In the womans case, they are carrying an extra 10-20 pounds of weight after the birth. If you are chronically tired from taking care of an infant that needs feeding & changing every hour or two you find very little time and energy to get to the gym.

Once the kids get a little older you are working 9-10 hours (after lunches and travel time) and it's 5:00 or so before you get home. By that point you are faced with either dinner or going to the gym. And since kids are just flat out picky eaters you usually settle for something that isn't that healthy since it's convenient and the kid will eat it. So you just got a double whammy - no gym time, and you are eating worse.

You spend an hour or two with your kid(s) before they crash by 6:30 or 7:00 and then you get a couple hours to yourself to pick up, pay bills, and have a little time to yourself.

Go through a couple kids and 10-15 years of this and you just really don't pay attention any more.
 
Originally posted by: vi edit
Yeh, kids & childbirth can put a serious damper on one's health plan. Especially if both of you work and want to be halfway decent parents and spend any time with your kids.

In the womans case, they are carrying an extra 10-20 pounds of weight after the birth. If you are chronically tired from taking care of an infant that needs feeding & changing every hour or two you find very little time and energy to get to the gym.
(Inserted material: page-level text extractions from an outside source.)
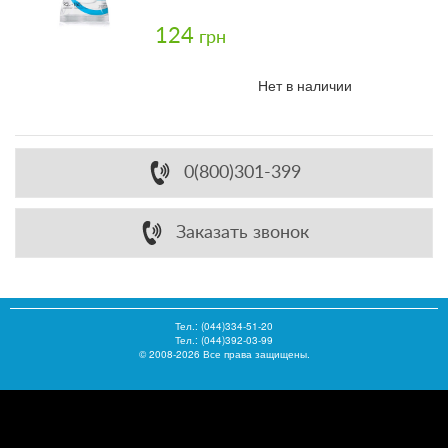
124
грн
Нет в наличии
0(800)301-399
Заказать звонок
Тел.:
(044)334-51-20
Тел.: (044)392-03-99
© 2008-2026 Все права защищены.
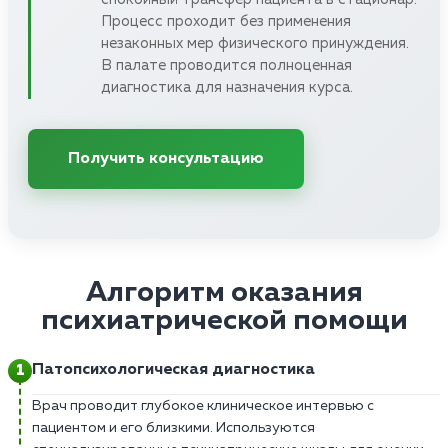
Процесс проходит без применения
незаконных мер физического принуждения.
В палате проводится полноценная
диагностика для назначения курса.
Получить консультацию
Алгоритм оказания
психиатрической помощи
Патопсихологическая диагностика
Врач проводит глубокое клиническое интервью с
пациентом и его близкими. Используются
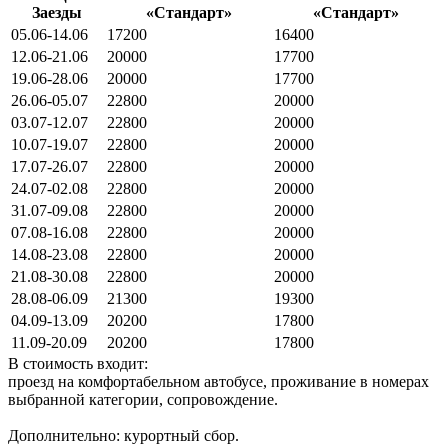
Заезды
«Стандарт»
«Стандарт»
05.06-14.06
17200
16400
12.06-21.06
20000
17700
19.06-28.06
20000
17700
26.06-05.07
22800
20000
03.07-12.07
22800
20000
10.07-19.07
22800
20000
17.07-26.07
22800
20000
24.07-02.08
22800
20000
31.07-09.08
22800
20000
07.08-16.08
22800
20000
14.08-23.08
22800
20000
21.08-30.08
22800
20000
28.08-06.09
21300
19300
04.09-13.09
20200
17800
11.09-20.09
20200
17800
В стоимость входит:
проезд на комфортабельном автобусе, проживание в номерах
выбранной категории, сопровождение.
Дополнительно: курортный сбор.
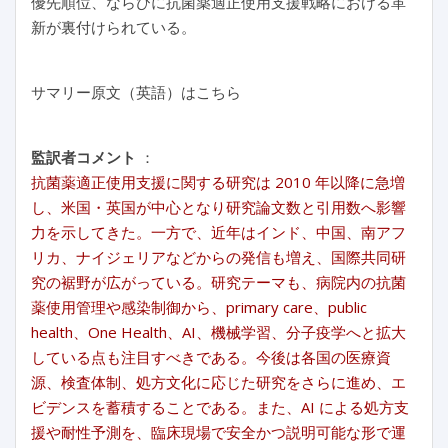
優先順位、ならびに抗菌薬適正使用支援戦略における革
新が裏付けられている。
サマリー原文（英語）はこちら
監訳者コメント
：
抗菌薬適正使用支援に関する研究は 2010 年以降に急増
し、米国・英国が中心となり研究論文数と引用数へ影響
力を示してきた。一方で、近年はインド、中国、南アフ
リカ、ナイジェリアなどからの発信も増え、国際共同研
究の裾野が広がっている。研究テーマも、病院内の抗菌
薬使用管理や感染制御から、primary care、public
health、One Health、AI、機械学習、分子疫学へと拡大
している点も注目すべきである。今後は各国の医療資
源、検査体制、処方文化に応じた研究をさらに進め、エ
ビデンスを蓄積することである。また、AI による処方支
援や耐性予測を、臨床現場で安全かつ説明可能な形で運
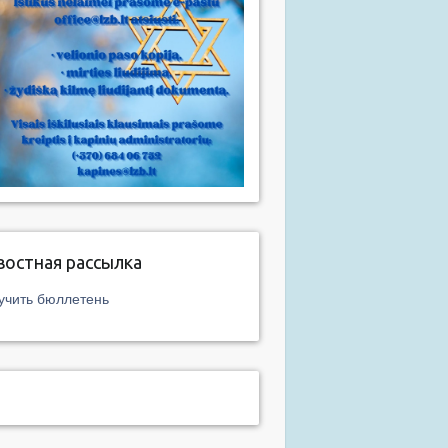
востная рассылка
учить бюллетень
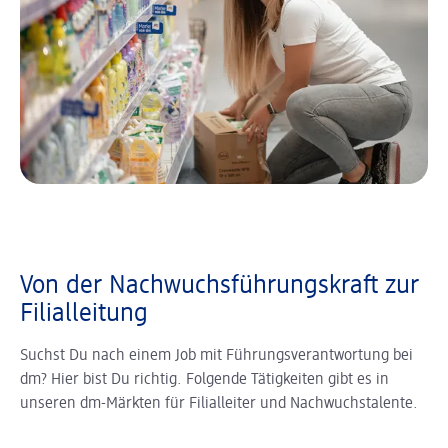
Von der Nachwuchsführungskraft zur
Filialleitung
Suchst Du nach einem Job mit Führungsverantwortung bei
dm? Hier bist Du richtig. Folgende Tätigkeiten gibt es in
unseren dm-Märkten für Filialleiter und Nachwuchstalente.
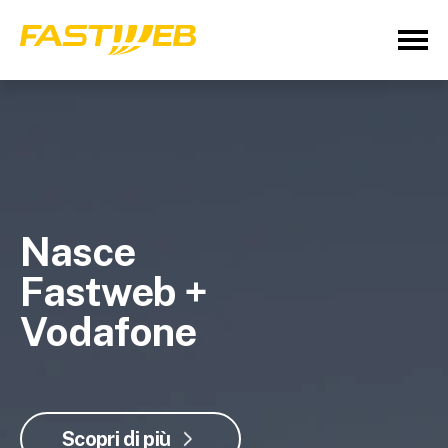
Nasce
Fastweb +
Vodafone
Scopri di più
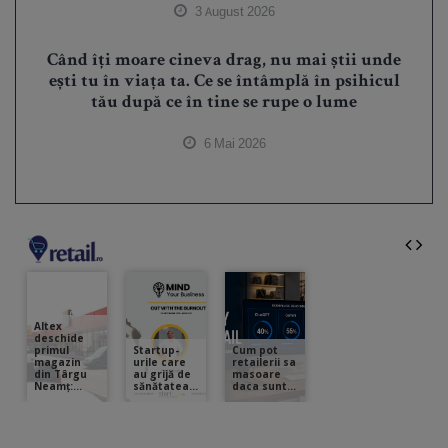
3 August 2026
Când îți moare cineva drag, nu mai știi unde
ești tu în viața ta. Ce se întâmplă în psihicul
tău după ce în tine se rupe o lume
6 Mai 2026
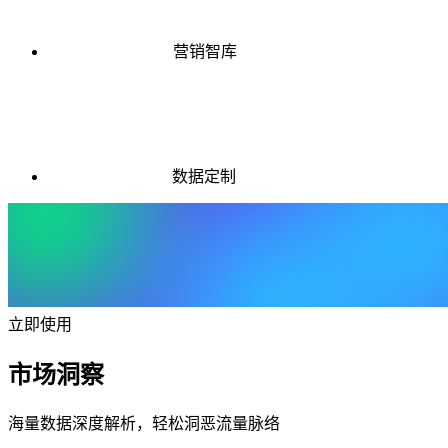
营销智库
数据定制
立即使用
市场洞察
海量数据深度解析，轻松洞恶流量脉络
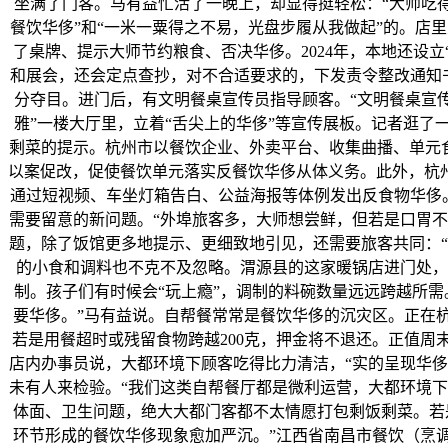
坐满了门客。马有益忙活了一晚上，却显得挺轻松：“大师吃得
餐饮华侈”和“一米一粟得之不易，光盘步履从我做起”的。店里
了桌牌、提示大师节约粮食、否决华侈。2024年，本地还设
和展会，还会定点查抄，对不合适要求的，下发责令整改通知书
分夺目。进门后，有文明餐桌宣传员指导顾客。“文明餐桌宣
雅”一楼大厅里，立着“舌尖上的华侈”等宣传展板。记者逛
剩菜的提示。杭州市以餐饮企业、外卖平台、收集曲播、单元食
以案促改，促使餐饮单元落实反餐饮华侈从体义务。此外，杭州
通过短视频、车坐灯箱告白、公益海报等体例发出反食物华侈。
需要留意的新问题。“外埠旅客多，大师想尝鲜，但若是口胃
题，除了饭馆更多地提示、更细致地引见，还需要旅客共同：
的小食和调料也不克不及忽略。渭源县的这家暖锅店进门处，
制。孩子们有时候会“玩上瘾”，调制的料碗数量远远跨越所
要华侈。”马有益说。自帮餐常常是餐饮华侈的沉灾区。正在杭
若是用餐超时或残留食物跨越200克，押金将不退还。正值
店内办事员说，大都环境下顾客吃得比力清洁，“实的呈现华
未有人来检验。“我们这类自帮餐厅都是微利运营，大都环境
体面、卫生问题，绝大大都门客都不太情愿打包剩饭剩菜。若
环节形成的餐饮华侈现象愈加严沉。”江西省南昌市餐饮（烹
Once the kids get a little older you are working 9-10 hours (after lunches and travel time) and it's 5:00 or so before you get home. By that point you are faced with either dinner or going to the gym. And since kids are just flat out picky eaters you usually settle for something that isn't that healthy since it's convenient and the kid will eat it. So you just got a double whammy - no gym time, and you are eating worse.

You spend an hour or two with your kid(s) before they crash by 6:30 or 7:00 and then you get a couple hours to yourself to pick up, pay bills, and have a little time to yourself.
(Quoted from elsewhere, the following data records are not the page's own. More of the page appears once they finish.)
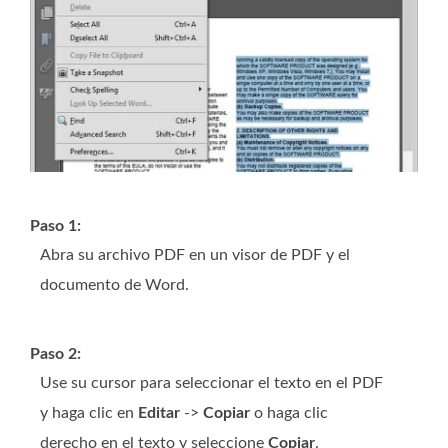
Paso 1:
Abra su archivo PDF en un visor de PDF y el
documento de Word.
Paso 2:
Use su cursor para seleccionar el texto en el PDF
y haga clic en
Editar
->
Copiar
o haga clic
derecho en el texto y seleccione
Copiar
.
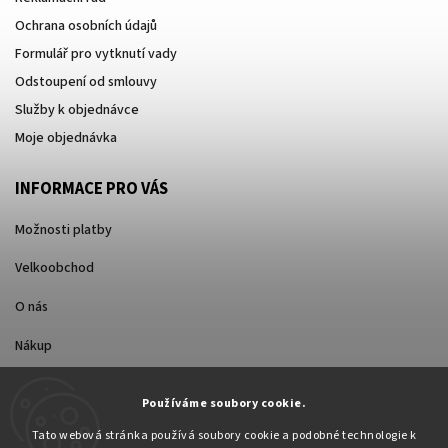
Ochrana osobních údajů
Formulář pro vytknutí vady
Odstoupení od smlouvy
Služby k objednávce
Moje objednávka
INFORMACE PRO VÁS
Možnosti platby
Velkoobchod
O nás
Nákup
Způsoby dopravy
Používáme soubory cookie.
Tato webová stránka používá soubory cookie a podobné technologie k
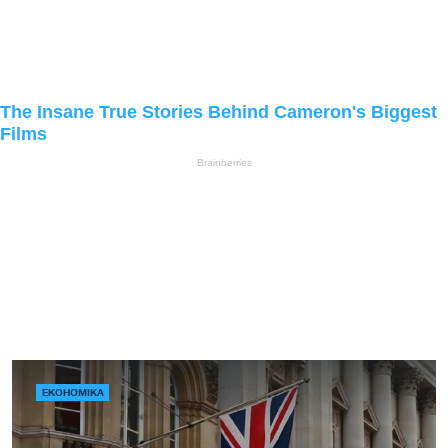
ЕКОНОМІКА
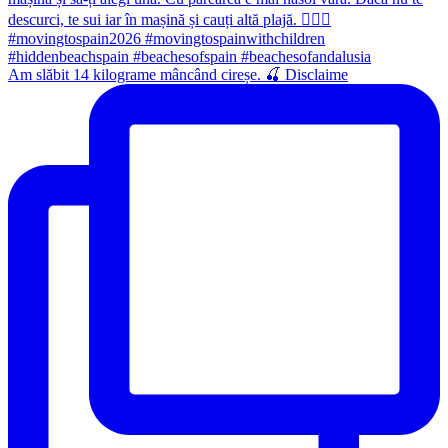
Am slăbit 14 kilograme mâncând cireșe. 🍒 Disclaime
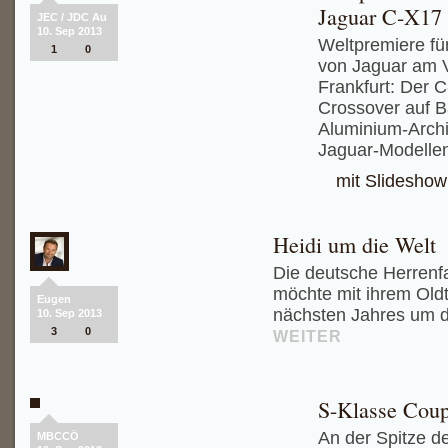
Jaguar C-X17 
JEC / JDC Au
10. Sep 2013
Weltpremiere fü
1
0
von Jaguar am 
Frankfurt: Der C
Crossover auf B
Aluminium-Archi
Jaguar-Modelle
mit Slideshow
Heidi um die Welt
Die deutsche Herrenfa
möchte mit ihrem Ol
Eugen
nächsten Jahres um d
10. Sep 2013
3
0
WEITER
S-Klasse Cou
An der Spitze 
MBCCÖ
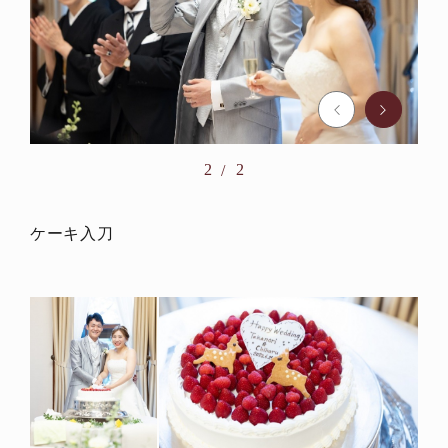
2
2
ケーキ入刀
Go through a couple kids and 10-15 years of this and you just really don't pay attention any more.


Well said.
 
Originally posted by: BlahBlahYouToo
personally speaking, i hit the gym 2-3x a week.
she doesn't but she hasn't had to, yet...
You may as well break up with her if this is something your spend more than a passing thought considering. Save her the pain later....
 
Originally posted by: moshquerade
how are you going to keep yourself up?

maybe it's a case where if one cares enough to put in the effort the other one will too.
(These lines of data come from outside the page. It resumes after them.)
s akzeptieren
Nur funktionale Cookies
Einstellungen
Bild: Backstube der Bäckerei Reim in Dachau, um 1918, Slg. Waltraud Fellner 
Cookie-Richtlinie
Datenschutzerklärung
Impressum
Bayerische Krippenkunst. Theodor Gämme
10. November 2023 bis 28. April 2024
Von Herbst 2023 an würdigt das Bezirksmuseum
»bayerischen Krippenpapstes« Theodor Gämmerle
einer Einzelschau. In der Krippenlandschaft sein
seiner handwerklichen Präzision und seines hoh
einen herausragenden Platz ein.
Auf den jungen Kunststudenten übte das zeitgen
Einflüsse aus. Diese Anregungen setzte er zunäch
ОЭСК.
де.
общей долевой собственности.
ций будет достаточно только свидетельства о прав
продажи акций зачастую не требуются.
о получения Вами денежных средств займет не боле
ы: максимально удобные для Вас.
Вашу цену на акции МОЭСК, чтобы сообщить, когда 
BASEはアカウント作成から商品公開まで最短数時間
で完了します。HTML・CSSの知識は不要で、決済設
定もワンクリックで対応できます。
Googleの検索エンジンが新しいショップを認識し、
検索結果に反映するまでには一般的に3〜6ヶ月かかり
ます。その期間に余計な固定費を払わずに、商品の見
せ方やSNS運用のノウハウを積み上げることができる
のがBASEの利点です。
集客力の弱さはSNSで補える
That usually backfires. I remember talking to someone who married a guy in ridiculously good shape. She used to cry that she felt inferior and that he looked down on her for not being in as-good shape and not trying as hard as she thought he expected her to. :roll:
 
She's hotter now than when I met her. I like to say I've been a good influence on her! haha

Actually, I think that maintaining good appearance is vital to keeping the other person happy. She works out and watches her weight, and I do too. That allows us to have a nice evening out and indulge every so often.

I think that there will always be people that are new, exciting and ultimately attractive to us. Fortunately as I have gotten older (I'm 29) I've realized that personality becomes a very attractive feature of the opposite sex.
 
My wife is stunning, to look upon her for me is to look upon true beauty because I know the person she is inside as well. No matter what happens to us throughout the course of our marriage, I will always consider her to be beautiful! Having said that, at the time we began dating, she was the most cutehot girl I had ever laid eyes upon and now she is a full-fledged knockout. I'm a lucky guy!

I just don't think it could ever wear off on me........ even if we got divorced I would still think she was crazy hot.

It is pretty natural for the eyes to wander after a few years of marriage though, IMO! I'm married, I'm not de-nutted! 😉
 
Originally posted by: rh71
we haven't gained weight but we've slacked in the we-care-about-looks department because of our infants. Having groomed hair on weekends is a thing of the past. She cut hers from long to short to make it more manageable. Maybe at some point we will care again... when we have the time to.

You guys have had kids, so biologically speaking, there's no real incentive to remain sexually attractive. Therefore, she went with the "mom" haircut.